Dog: Of course I wouldn't tolerate a Chicago Dog from the same establishment for so long if they didn't use Vienna Beef. Sammie's also has the noble distinction of being recently inducted into the Vienna Beef Hall of Fame for long-term independent vendors, so there's that, too. On the continuum of hot dogs I've eaten over the years, I'd say that the average Sammie's Chicago Dog has a medium skin texture, just enough that your teeth do some legitimate work tearing into the delicious dog, but not enough that you perceive the satisfying (for some) snap with each bite. This means that the hot dog itself has a nice firmness to differentiate its texture from the rest of the toppings, but is soft enough that the dog is homogeneous relative to the rest of the toppings.

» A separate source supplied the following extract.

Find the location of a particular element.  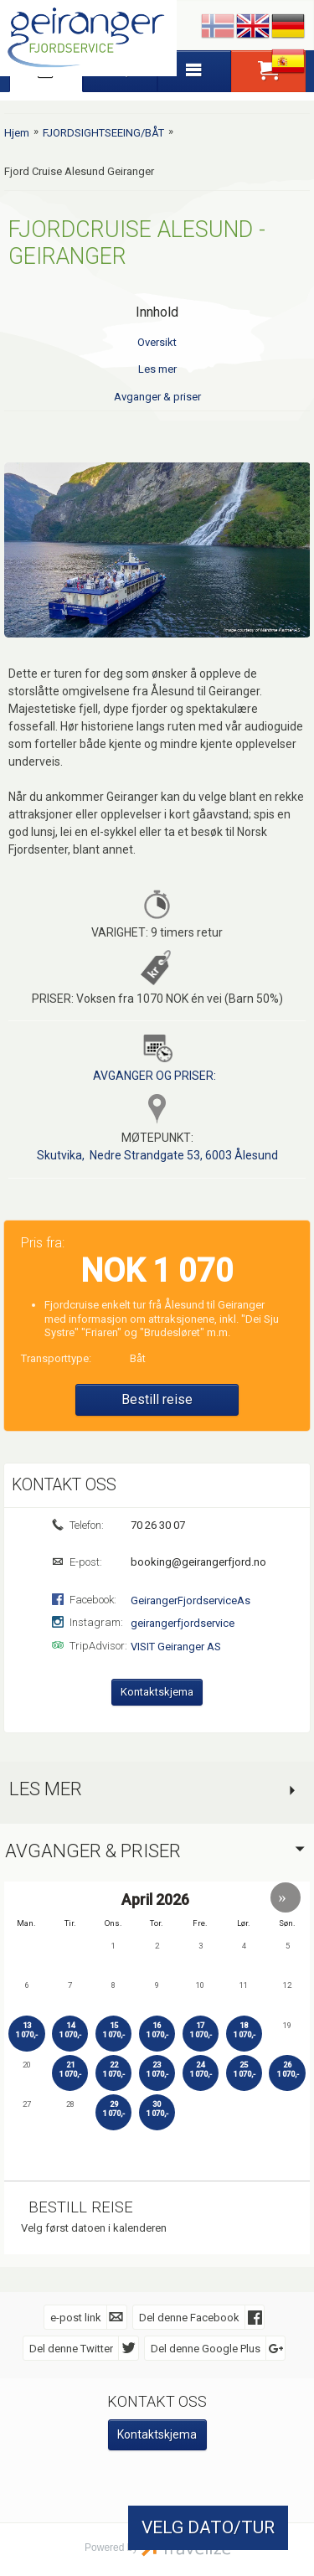

Avganger & priser is located at coordinates (157, 396).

Bun: The Sammie's bun is covered in poppy seeds and thick, and sometimes just a little on the dry side. Their ingredients are generally thicker than your average Chicago Dog's, so it fits that they have a bun that is almost inflated compared to most places. It's good, though, and the poppy seeds are dense enough on the bun's flank that picking up your meal to take a bite out of it elicits a soft sprinkling of seeds on your plate.
Toppings: Sammie's Chicago Dog is a decadent fat-boy when it comes to the toppings. It has the ridiculous(ly awesome) distinction of being one of the only Chicago Dog places that regularly includes a slice of cucumber on their hot dogs. It's a great addition to the standard palette, giving a watery counter to the savory goodness of the ensemble. When they include hot peppers, the Sammie's Chicago Dog is lined with green fire--where most places include only two or three per hot dog, Sammie's includes four at minimum. While some appreciate this, it's a little much for me, so I usually pass on the peppers, though the taste is not otherwise dominated by the peppers. The Sammie's pickle spear is at least twice the thickness of most other places, as are the full, fresh tomato slices that help to give a wholesome tang to the savory hot dog. They go fairly light on the celery salt, leaving it as a subtle bitter accent to go hand in hand with the smooth mustard. Finally, the cast is rounded off with some dark green relish. Overall, the Sammie's Chicago Dog is a jaw-extending experience that challenges you to fit all the elements in your mouth at once. When you're successful, you get a fireworks' display of distinctly savory, spicy, and salty tastes. Otherwise, you pick one slant to each nibble as you chip away at this filling dog.
Side: There's only one hot dog place I usually get mozzarella sticks from, and that's Sammie's. Full of thick cheese, these are firm, solid 'mozzo sticks'--not those hollow things that crumble as you pick them up you get at some places. The breading is good and evenly spiced, with very little superfluous stuff crumbling off as you dip your side into a nice marinara sauce. Their red sauce is the weak point: it is often a little bit on the fluid side. It's great for dipping, but good luck finding any rewarding chunks to lift out with your mozzarella stick.
Venue: There are few places so inherently soothing to me as a good hot dog place, and I think that began with Sammie's. Each of their three locations have a clean, cozy atmosphere, with trademark booths of curved particle wood with laminate that is comfy and simple at the same time. Each shop has a couple of old analog TVs slung up in the far corners of the ceiling, with a Chicago ball game of some kind playing whenever there's one to be seen. Decorations are pretty spare, but each shop features one or more of those classic Vienna Beef posters. I must say I'm a fan of those posters, as I have one in a place of honor in my game room.